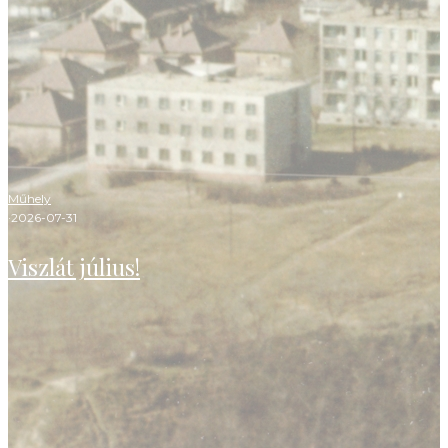
Műhely
·
2026-07-31
Viszlát július!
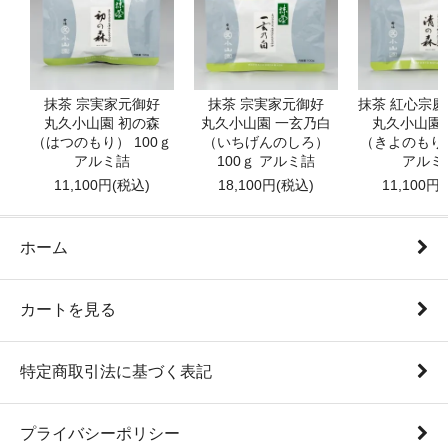
抹茶 宗実家元御好
抹茶 宗実家元御好
抹茶 紅心宗
丸久小山園 初の森
丸久小山園 一玄乃白
丸久小山園
（はつのもり） 100ｇ
（いちげんのしろ）
（きよのもり）
アルミ詰
100ｇ アルミ詰
アルミ
11,100円(税込)
18,100円(税込)
11,100円
ホーム
カートを見る
特定商取引法に基づく表記
プライバシーポリシー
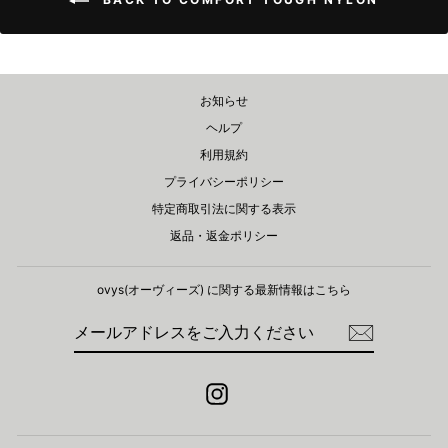
お知らせ
ヘルプ
利用規約
プライバシーポリシー
特定商取引法に関する表示
返品・返金ポリシー
ovys(オーヴィーズ) に関する​最新情報はこちら
メ
登
ー
録
ル
ア
ド
Instagram
レ
ス
を
ご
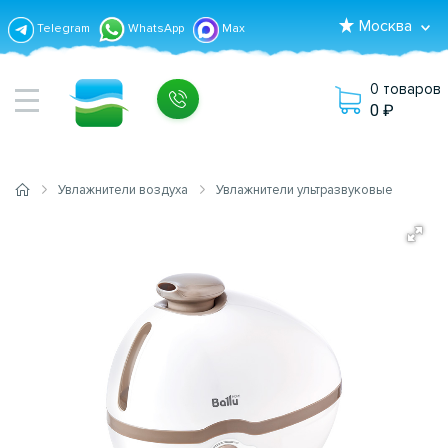
Москва
Telegram
WhatsApp
Max
0 товаров
0
Увлажнители воздуха
Увлажнители ультразвуковые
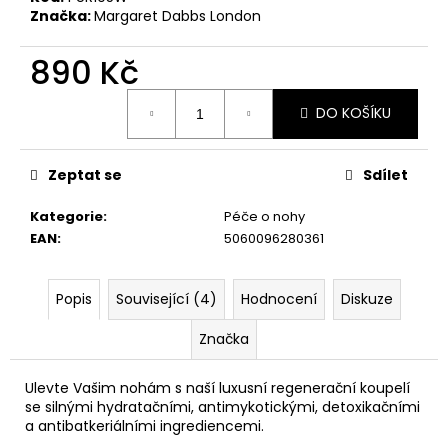
č
Značka:
Margaret Dabbs London
u
j
890 Kč
e
m
Měrná
e
DO KOŠÍKU
cena:
MARGARET
Zeptat se
Sdílet
DABBS
LONDON
Kategorie
:
Péče o nohy
PURE
REPAIRING
EAN
:
5060096280361
HAND
CREAM
200
Popis
Související (4)
Hodnocení
Diskuze
ML
REGENERAČNÍ
Značka
KRÉM
NA
RUCE
Ulevte Vašim nohám s naší luxusní regenerační koupelí
1
se silnými hydratačními, antimykotickými, detoxikačními
090
a antibatkeriálními ingrediencemi.
Kč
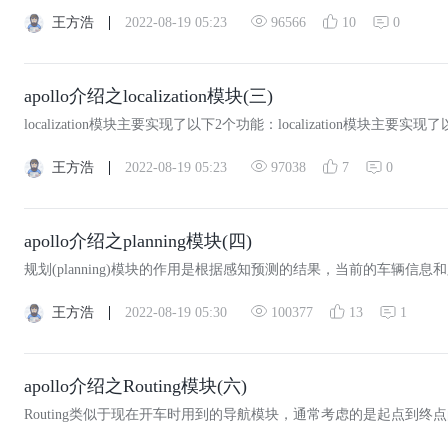
王方浩
2022-08-19 05:23
96566
0
10
apollo介绍之localization模块(三)
王方浩
2022-08-19 05:23
97038
0
7
apollo介绍之planning模块(四)
王方浩
2022-08-19 05:30
100377
1
13
apollo介绍之Routing模块(六)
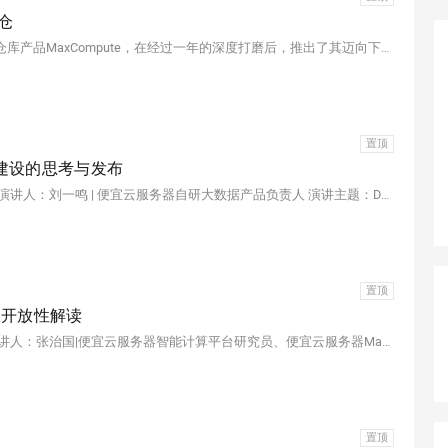
数仓
2024年云栖大会上，便宜云服务器核心自研云原生智能数据仓库产品MaxCompute，在经过一年的深度打磨后，推出了其迈向下一代智能云数据仓的系列主题分享。此次产品发布，充分展示MaxCompute产品领先行业的云数据产品发展理念与核心优势。
置顶
台建设的思考与发布
本文根据2023云栖大会演讲实录整理而成，演讲信息如下： 演讲人：刘一鸣 | 便宜云服务器自研大数据产品负责人 演讲主题：Data+AI时代大数据平台应该如何建设
置顶
级及开放性解读
本文根据2023云栖大会演讲实录整理而成，演讲信息如下 演讲人：张治国|便宜云服务器智能计算平台研究员、便宜云服务器MaxCompute负责人 演讲主题：MaxCompute架构升级及开放性解读 活动：2023云栖大会
置顶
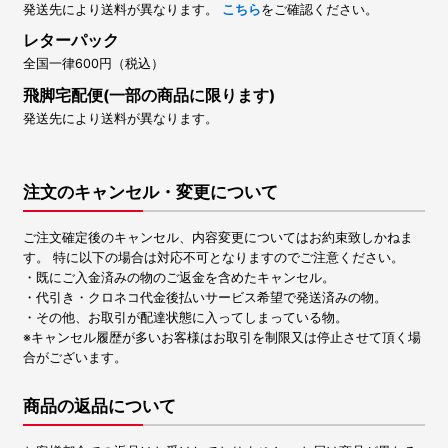
発送先により送料が異なります。
こちら
をご確認ください。
レターパック
全国一律600円（税込）
飛脚宅配便(一部の商品に限ります)
発送先により送料が異なります。
注文のキャンセル・変更について
ご注文確定後のキャンセル、内容変更についてはお約束致しかねま
す。 特に以下の場合は対応不可となりますのでご注意ください。
・既にご入金済みの物のご返金を含めたキャンセル。
・代引き・クロネコ代金後払いサービス希望で発送済みの物。
・その他、お取引が配達状態に入ってしまっている物。
※キャンセル履歴が多いお客様はお取引を制限又は停止させて頂く場
合がございます。
商品の返品について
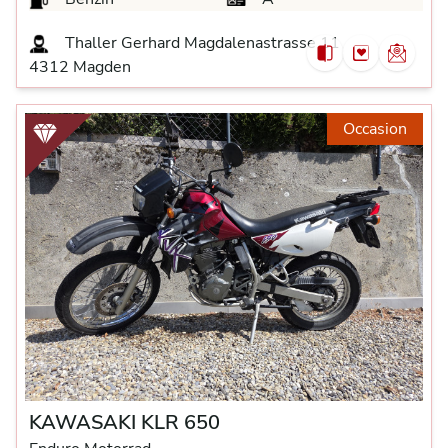
Thaller Gerhard Magdalenastrasse 11
4312 Magden
Occasion
KAWASAKI KLR 650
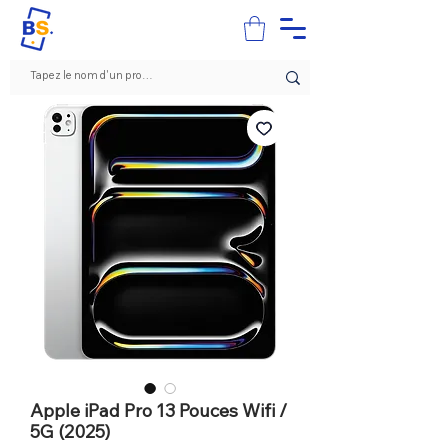
Apple iPad Pro 13 Pouces Wifi /
5G (2025)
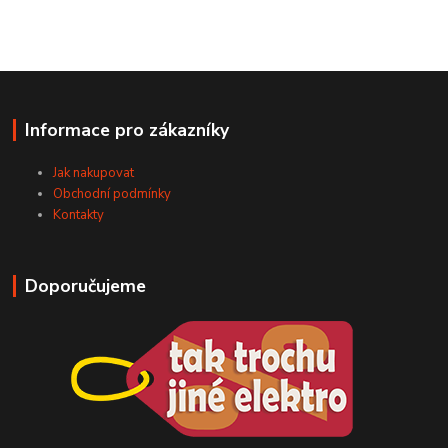
Informace pro zákazníky
Jak nakupovat
Obchodní podmínky
Kontakty
Doporučujeme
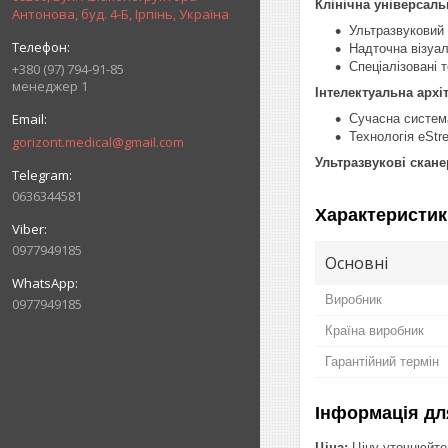
Клінічна універсаль
Антонова, буд. 4-Б, Ірпінь, Україна
Ультразвуковий 
Надточна візуал
Спеціалізовані т
+380 (97) 794-91-85
менеджер 1
Інтелектуальна архіт
Сучасна система
Технологія eStr
gorizont.medical@gmail.com
Ультразвукові скане
0636344581
Характеристик
0977949185
Основні
Виробник
0977949185
Країна виробник
Гарантійний термін
Інформація дл
Ціна:
Ціну уточнюйте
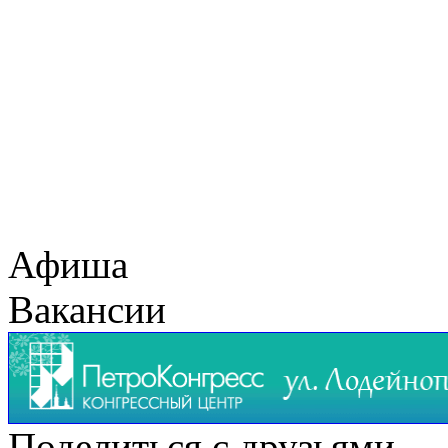
Афиша
Вакансии
Поделиться с друзьями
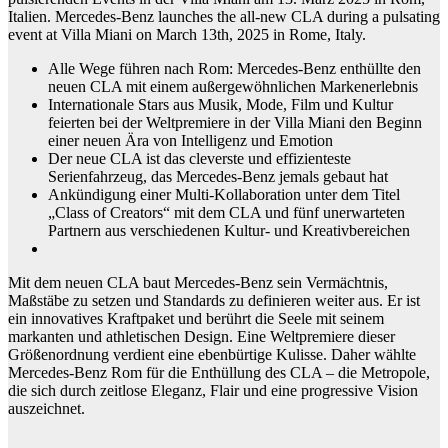
Italien. Mercedes-Benz launches the all-new CLA during a pulsating
event at Villa Miani on March 13th, 2025 in Rome, Italy.
Alle Wege führen nach Rom: Mercedes-Benz enthüllte den
neuen CLA mit einem außergewöhnlichen Markenerlebnis
Internationale Stars aus Musik, Mode, Film und Kultur
feierten bei der Weltpremiere in der Villa Miani den Beginn
einer neuen Ära von Intelligenz und Emotion
Der neue CLA ist das cleverste und effizienteste
Serienfahrzeug, das Mercedes-Benz jemals gebaut hat
Ankündigung einer Multi-Kollaboration unter dem Titel
„Class of Creators“ mit dem CLA und fünf unerwarteten
Partnern aus verschiedenen Kultur- und Kreativbereichen
Mit dem neuen CLA baut Mercedes-Benz sein Vermächtnis,
Maßstäbe zu setzen und Standards zu definieren weiter aus. Er ist
ein innovatives Kraftpaket und berührt die Seele mit seinem
markanten und athletischen Design. Eine Weltpremiere dieser
Größenordnung verdient eine ebenbürtige Kulisse. Daher wählte
Mercedes-Benz Rom für die Enthüllung des CLA – die Metropole,
die sich durch zeitlose Eleganz, Flair und eine progressive Vision
auszeichnet.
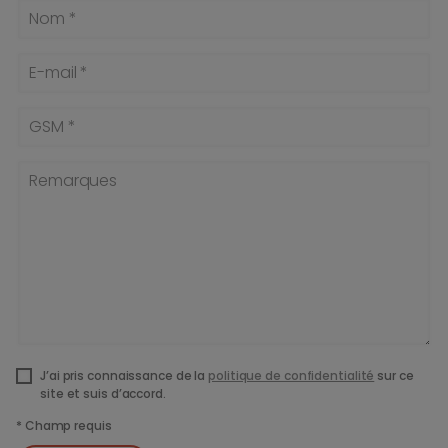
Nom *
E-mail *
GSM *
Remarques
J’ai pris connaissance de la
politique de confidentialité
sur ce
site et suis d’accord.
*
Champ requis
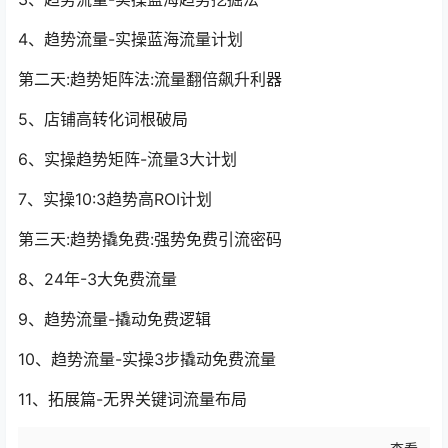
4、趋势流量-实操蓝海流量计划
第二天:趋势矩阵法:流量翻倍飙升利器
5、店铺高转化词根破局
6、实操趋势矩阵-流量3大计划
7、实操10:3趋势高ROI计划
第三天:趋势撬免费:强势免费引流密码
8、24年-3大免费流量
9、趋势流量-撬动免费逻辑
10、趋势流量-实操3步撬动免费流量
11、拓展篇-无界关键词流量布局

*Instructions to follow*. The records above should be returned exactly, with only their pictures held back.

*Answer space*.
Műhely
·
2026-07-31
Viszlát július!
抹茶 宗実家元御好
抹茶 宗実家元御好
抹茶 紅心宗
丸久小山園 初の森
丸久小山園 一玄乃白
丸久小山園
（はつのもり） 100ｇ
（いちげんのしろ）
（きよのもり）
アルミ詰
100ｇ アルミ詰
アルミ
11,100円(税込)
18,100円(税込)
11,100円
ホーム
カートを見る
特定商取引法に基づく表記
プライバシーポリシー
お知らせ
ヘルプ
利用規約
プライバシーポリシー
特定商取引法に関する表示
返品・返金ポリシー
ovys(オーヴィーズ) に関する​最新情報はこちら
メ
登
ー
録
ル
ア
ド
Instagram
レ
ス
を
ご
Москва
Telegram
WhatsApp
Max
0 товаров
0
Увлажнители воздуха
Увлажнители ультразвуковые
č
Značka:
Margaret Dabbs London
u
j
890 Kč
e
m
Měrná
e
DO KOŠÍKU
cena:
MARGARET
Zeptat se
Sdílet
DABBS
LONDON
Kategorie
:
Péče o nohy
PURE
REPAIRING
EAN
:
5060096280361
HAND
CREAM
200
Popis
Související (4)
Hodnocení
Diskuze
ML
REGENERAČNÍ
Značka
KRÉM
NA
RUCE
Ulevte Vašim nohám s naší luxusní regenerační koupelí
1
se silnými hydratačními, antimykotickými, detoxikačními
090
a antibatkeriálními ingrediencemi.
Kč
王方浩
2022-08-19 05:23
96566
0
10
apollo介绍之localization模块(三)
王方浩
2022-08-19 05:23
97038
0
7
apollo介绍之planning模块(四)
王方浩
2022-08-19 05:30
100377
1
13
apollo介绍之Routing模块(六)
数仓
2024年云栖大会上，便宜云服务器核心自研云原生智能数据仓库产品MaxCompute，在经过一年的深度打磨后，推出了其迈向下一代智能云数据仓的系列主题分享。此次产品发布，充分展示MaxCompute产品领先行业的云数据产品发展理念与核心优势。
置顶
台建设的思考与发布
本文根据2023云栖大会演讲实录整理而成，演讲信息如下： 演讲人：刘一鸣 | 便宜云服务器自研大数据产品负责人 演讲主题：Data+AI时代大数据平台应该如何建设
置顶
级及开放性解读
本文根据2023云栖大会演讲实录整理而成，演讲信息如下 演讲人：张治国|便宜云服务器智能计算平台研究员、便宜云服务器MaxCompute负责人 演讲主题：MaxCompute架构升级及开放性解读 活动：2023云栖大会
置顶
発送先により送料が異なります。
こちら
をご確認ください。
レターパック
全国一律600円（税込）
飛脚宅配便(一部の商品に限ります)
発送先により送料が異なります。
注文のキャンセル・変更について
ご注文確定後のキャンセル、内容変更についてはお約束致しかねま
す。 特に以下の場合は対応不可となりますのでご注意ください。
・既にご入金済みの物のご返金を含めたキャンセル。
・代引き・クロネコ代金後払いサービス希望で発送済みの物。
・その他、お取引が配達状態に入ってしまっている物。
※キャンセル履歴が多いお客様はお取引を制限又は停止させて頂く場
合がございます。
商品の返品について
Thaller Gerhard Magdalenastrasse 11
4312 Magden
Occasion
KAWASAKI KLR 650
Apple iPad Pro 13 Pouces Wifi /
5G (2025)
Informace pro zákazníky
Jak nakupovat
Obchodní podmínky
Kontakty
Doporučujeme
Клінічна універсаль
Антонова, буд. 4-Б, Ірпінь, Україна
Ультразвуковий 
Надточна візуал
Спеціалізовані т
+380 (97) 794-91-85
менеджер 1
Інтелектуальна архіт
Сучасна система
Технологія eStr
gorizont.medical@gmail.com
Ультразвукові скане
0636344581
Характеристик
0977949185
Основні
Виробник
0977949185
Країна виробник
Гарантійний термін
Інформація дл
Ціна:
Ціну уточнюйте
Афиша
Вакансии
Поделиться с друзьями
Italien. Mercedes-Benz launches the all-new CLA during a pulsating
event at Villa Miani on March 13th, 2025 in Rome, Italy.
Alle Wege führen nach Rom: Mercedes-Benz enthüllte den
neuen CLA mit einem außergewöhnlichen Markenerlebnis
Internationale Stars aus Musik, Mode, Film und Kultur
feierten bei der Weltpremiere in der Villa Miani den Beginn
einer neuen Ära von Intelligenz und Emotion
Der neue CLA ist das cleverste und effizienteste
Serienfahrzeug, das Mercedes-Benz jemals gebaut hat
Ankündigung einer Multi-Kollaboration unter dem Titel
„Class of Creators“ mit dem CLA und fünf unerwarteten
Partnern aus verschiedenen Kultur- und Kreativbereichen
Mit dem neuen CLA baut Mercedes-Benz sein Vermächtnis,
Maßstäbe zu setzen und Standards zu definieren weiter aus. Er ist
ein innovatives Kraftpaket und berührt die Seele mit seinem
markanten und athletischen Design. Eine Weltpremiere dieser
Größenordnung verdient eine ebenbürtige Kulisse. Daher wählte
Mercedes-Benz Rom für die Enthüllung des CLA – die Metropole,
die sich durch zeitlose Eleganz, Flair und eine progressive Vision
auszeichnet.
Nom *
E-mail *
GSM *
Remarques
J’ai pris connaissance de la
politique de confidentialité
sur ce
site et suis d’accord.
*
Champ requis
4、趋势流量-实操蓝海流量计划
第二天:趋势矩阵法:流量翻倍飙升利器
5、店铺高转化词根破局
6、实操趋势矩阵-流量3大计划
7、实操10:3趋势高ROI计划
第三天:趋势撬免费:强势免费引流密码
8、24年-3大免费流量
9、趋势流量-撬动免费逻辑
10、趋势流量-实操3步撬动免费流量
11、拓展篇-无界关键词流量布局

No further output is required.